The same requirement, however, is not applicable to interns working in elementary schools. Brian Nelson, the teaching education program coordinator at PCC, confirms the below-3.0 GPA standard. He says it is a requirement of the Arizona Department of Education. Up in Phoenix, Education Department representative Jan Amator replies: "We'd never ask someone to have a low GPA."
But Amator's boss, Patty Hardy, is more circumspect in explaining the GPA situation. She points out there are two internship programs: one for high school, the other for elementary and middle school teachers. While there is the GPA requirement at the high school level, Hardy says. "There is no grade-point restriction" for the lower grades, she states.
Whatever the actual rationale behind the confusing GPA requirement at Pima, after some delay, the college waived the standard for Johnston, and she is about to become an intern teacher. When she does, she will join a small but growing number of people who are pursuing that route into the classroom.
After years of teacher shortages, school districts in Arizona have relied heavily on people who have obtained emergency certifications. Those holding such certificates often had college degrees, but lacked formal teacher training. In 2006, there were almost 1,500 teachers statewide using the emergency-certification process to qualify to be in the classroom.
Another teacher-obtaining method employed by school districts is to hire long-term substitute teachers. Not only do these people usually lack teacher training, but they are also legally restricted to teaching only 120 of the 180 days in the school term.
In an effort to reduce and possibly eliminate emergency certifications, in 2006, a limit of three total years per long-term substitute was placed on this process. At the same time, the State Board of Education instituted the intern program.

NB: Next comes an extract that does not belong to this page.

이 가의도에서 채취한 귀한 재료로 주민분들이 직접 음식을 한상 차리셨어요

One distinct advantage of the program that is highlighted by school-district officials is that interns are considered "highly qualified" teachers under the federal "No Child Left Behind" act. Those teaching with emergency certifications, on the other hand, are not.

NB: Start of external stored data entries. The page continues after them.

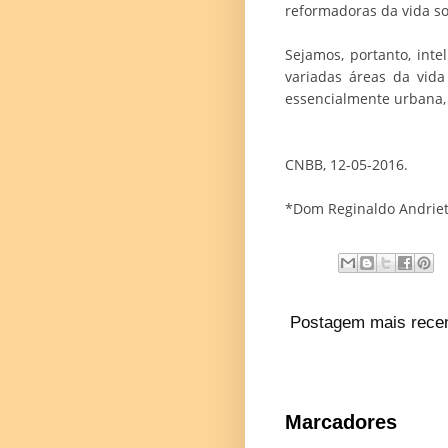
reformadoras da vida so
Sejamos, portanto, int
variadas áreas da vida
essencialmente urbana,
CNBB, 12-05-2016.
*Dom Reginaldo Andriett
Postagem mais rece
Marcadores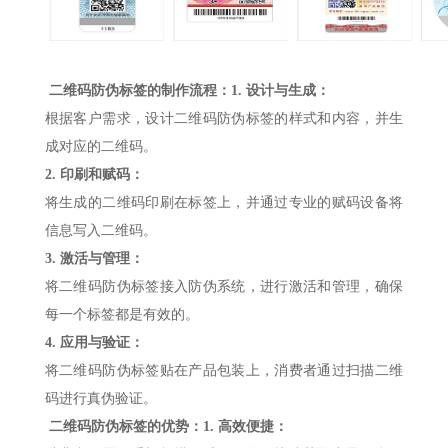
二维码防伪标签的制作流程：
1.
设计与生成：
根据客户需求，设计二维码防伪标签的样式和内容，并生
成对应的二维码。
2.
印刷和赋码：
将生成的二维码印刷在标签上，并通过专业的赋码设备将
信息写入二维码。
3.
激活与管理：
将二维码防伪标签接入防伪系统，进行激活和管理，确保
每一个标签都是有效的。
4.
应用与验证：
将二维码防伪标签贴在产品包装上，消费者通过扫描二维
码进行真伪验证。
二维码防伪标签的优势：
1.
高效便捷：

"The TPP (Teacher Preparation Program Intern Teaching Certificate) is a two year program," states the Department of Education Web site, "designed for elementary, middle grades and special education candidates."
In practice, interns have an employment commitment from the school district they are working for, and teach in the classroom during those two years. Unlike people with emergency certificates, however, interns have mentoring provided to them.
While they are employed full-time, the interns are also taking classes which will help them gain their teaching certificate.
The Amphitheater School District started this school year with 30 teaching vacancies, but only has a few interns currently. "An advantage of the program," says Todd Jaeger, spokesman for the district, "is it is getting participants who will become fully licensed teachers.
"Interns typically come with a lack of background in the way to teach," Jaeger says, adding that such a background can be learned during their educational training at PCC.
The Tucson Unified School District currently has 80 teachers with emergency certificates, and employs about one dozen teaching interns. Alyson Nielson, director of employment services for the district, says the district is particularly steering those with emergency certifications in special education toward the PCC internship program.
Meanwhile, Johnston is about to start her teaching-internship classes at Pima Community College, joining about 55 others already involved with the program. She will continue to teach at a local middle school.
In addition to the GPA issue, Johnston had several other time-consuming administrative hurdles to overcome--including one costly bureaucratic error--before she could become a teaching intern. "I think the stipulations of the program are really strange," she comments of her experience.
Johnston suggests others who are interested in the program be patient as they wade through the regulations and restrictions. "It's been made extraordinarily difficult for me," she says, "but I want to be a teacher."